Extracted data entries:
____

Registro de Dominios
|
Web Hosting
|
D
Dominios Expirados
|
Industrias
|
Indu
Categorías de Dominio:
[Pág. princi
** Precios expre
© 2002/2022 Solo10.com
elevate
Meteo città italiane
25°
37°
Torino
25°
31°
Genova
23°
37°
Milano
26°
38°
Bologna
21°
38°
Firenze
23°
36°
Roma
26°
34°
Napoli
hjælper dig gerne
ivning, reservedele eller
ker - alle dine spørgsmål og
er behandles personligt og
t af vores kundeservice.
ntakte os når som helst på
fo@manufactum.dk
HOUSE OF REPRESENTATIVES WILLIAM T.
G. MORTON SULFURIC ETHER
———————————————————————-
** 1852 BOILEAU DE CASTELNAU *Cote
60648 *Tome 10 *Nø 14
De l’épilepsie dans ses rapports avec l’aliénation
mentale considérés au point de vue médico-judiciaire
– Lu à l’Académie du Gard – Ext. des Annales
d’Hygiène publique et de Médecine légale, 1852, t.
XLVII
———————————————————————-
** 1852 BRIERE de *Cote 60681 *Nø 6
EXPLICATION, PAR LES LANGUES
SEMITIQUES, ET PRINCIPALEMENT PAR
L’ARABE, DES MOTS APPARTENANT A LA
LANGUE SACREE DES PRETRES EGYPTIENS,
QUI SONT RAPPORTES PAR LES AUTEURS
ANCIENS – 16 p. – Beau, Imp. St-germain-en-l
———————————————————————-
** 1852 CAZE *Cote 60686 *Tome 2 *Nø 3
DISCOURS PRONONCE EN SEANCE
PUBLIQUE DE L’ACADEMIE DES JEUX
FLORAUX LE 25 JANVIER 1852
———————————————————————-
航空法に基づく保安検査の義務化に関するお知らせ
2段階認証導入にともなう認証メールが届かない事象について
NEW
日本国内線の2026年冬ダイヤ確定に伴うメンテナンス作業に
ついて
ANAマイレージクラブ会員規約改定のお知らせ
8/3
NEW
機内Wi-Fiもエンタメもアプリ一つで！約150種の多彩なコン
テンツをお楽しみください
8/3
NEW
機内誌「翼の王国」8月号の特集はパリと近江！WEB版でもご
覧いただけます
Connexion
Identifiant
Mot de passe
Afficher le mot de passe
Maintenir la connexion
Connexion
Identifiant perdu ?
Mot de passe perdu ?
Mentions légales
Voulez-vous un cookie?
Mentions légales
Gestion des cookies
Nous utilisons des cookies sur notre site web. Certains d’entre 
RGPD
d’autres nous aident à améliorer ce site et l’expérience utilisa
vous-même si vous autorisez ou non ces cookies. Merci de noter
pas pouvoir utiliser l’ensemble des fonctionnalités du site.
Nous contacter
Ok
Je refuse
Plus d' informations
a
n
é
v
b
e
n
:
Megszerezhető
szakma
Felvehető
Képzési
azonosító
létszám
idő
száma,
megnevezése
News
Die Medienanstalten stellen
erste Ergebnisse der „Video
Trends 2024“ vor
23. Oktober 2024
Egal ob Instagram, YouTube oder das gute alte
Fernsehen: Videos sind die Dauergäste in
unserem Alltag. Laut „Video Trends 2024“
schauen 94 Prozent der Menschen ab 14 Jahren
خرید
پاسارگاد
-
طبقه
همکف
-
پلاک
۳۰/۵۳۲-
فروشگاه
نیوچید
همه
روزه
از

____

Work request »
Return all the data above, unaltered and complete.

Answer section »
Registro de Dominios
|
Web Hosting
|
D
Dominios Expirados
|
Industrias
|
Indu
Categorías de Dominio:
[Pág. princi
** Precios expre
© 2002/2022 Solo10.com
elevate
Meteo città italiane
25°
37°
Torino
25°
31°
Genova
23°
37°
Milano
26°
38°
Bologna
21°
38°
Firenze
23°
36°
Roma
26°
34°
Napoli
hjælper dig gerne
ivning, reservedele eller
ker - alle dine spørgsmål og
er behandles personligt og
t af vores kundeservice.
ntakte os når som helst på
fo@manufactum.dk
HOUSE OF REPRESENTATIVES WILLIAM T.
G. MORTON SULFURIC ETHER
———————————————————————-
** 1852 BOILEAU DE CASTELNAU *Cote
60648 *Tome 10 *Nø 14
De l’épilepsie dans ses rapports avec l’aliénation
mentale considérés au point de vue médico-judiciaire
– Lu à l’Académie du Gard – Ext. des Annales
d’Hygiène publique et de Médecine légale, 1852, t.
XLVII
———————————————————————-
** 1852 BRIERE de *Cote 60681 *Nø 6
EXPLICATION, PAR LES LANGUES
SEMITIQUES, ET PRINCIPALEMENT PAR
L’ARABE, DES MOTS APPARTENANT A LA
LANGUE SACREE DES PRETRES EGYPTIENS,
QUI SONT RAPPORTES PAR LES AUTEURS
ANCIENS – 16 p. – Beau, Imp. St-germain-en-l
———————————————————————-
** 1852 CAZE *Cote 60686 *Tome 2 *Nø 3
DISCOURS PRONONCE EN SEANCE
PUBLIQUE DE L’ACADEMIE DES JEUX
FLORAUX LE 25 JANVIER 1852
———————————————————————-
航空法に基づく保安検査の義務化に関するお知らせ
2段階認証導入にともなう認証メールが届かない事象について
NEW
日本国内線の2026年冬ダイヤ確定に伴うメンテナンス作業に
ついて
ANAマイレージクラブ会員規約改定のお知らせ
8/3
NEW
機内Wi-Fiもエンタメもアプリ一つで！約150種の多彩なコン
テンツをお楽しみください
8/3
NEW
機内誌「翼の王国」8月号の特集はパリと近江！WEB版でもご
覧いただけます
Connexion
Identifiant
Mot de passe
Afficher le mot de passe
Maintenir la connexion
Connexion
Identifiant perdu ?
Mot de passe perdu ?
Mentions légales
Voulez-vous un cookie?
Mentions légales
Gestion des cookies
Nous utilisons des cookies sur notre site web. Certains d’entre 
RGPD
d’autres nous aident à améliorer ce site et l’expérience utilisa
vous-même si vous autorisez ou non ces cookies. Merci de noter
pas pouvoir utiliser l’ensemble des fonctionnalités du site.
Nous contacter
Ok
Je refuse
Plus d' informations
a
n
é
v
b
e
n
:
Megszerezhető
szakma
Felvehető
Képzési
azonosító
létszám
idő
száma,
megnevezése
News
Die Medienanstalten stellen
erste Ergebnisse der „Video
Trends 2024“ vor
23. Oktober 2024
Egal ob Instagram, YouTube oder das gute alte
Fernsehen: Videos sind die Dauergäste in
unserem Alltag. Laut „Video Trends 2024“
schauen 94 Prozent der Menschen ab 14 Jahren
خرید
پاسارگاد
-
طبقه
همکف
-
پلاک
۳۰/۵۳۲-
فروشگاه
نیوچید
همه
روزه
از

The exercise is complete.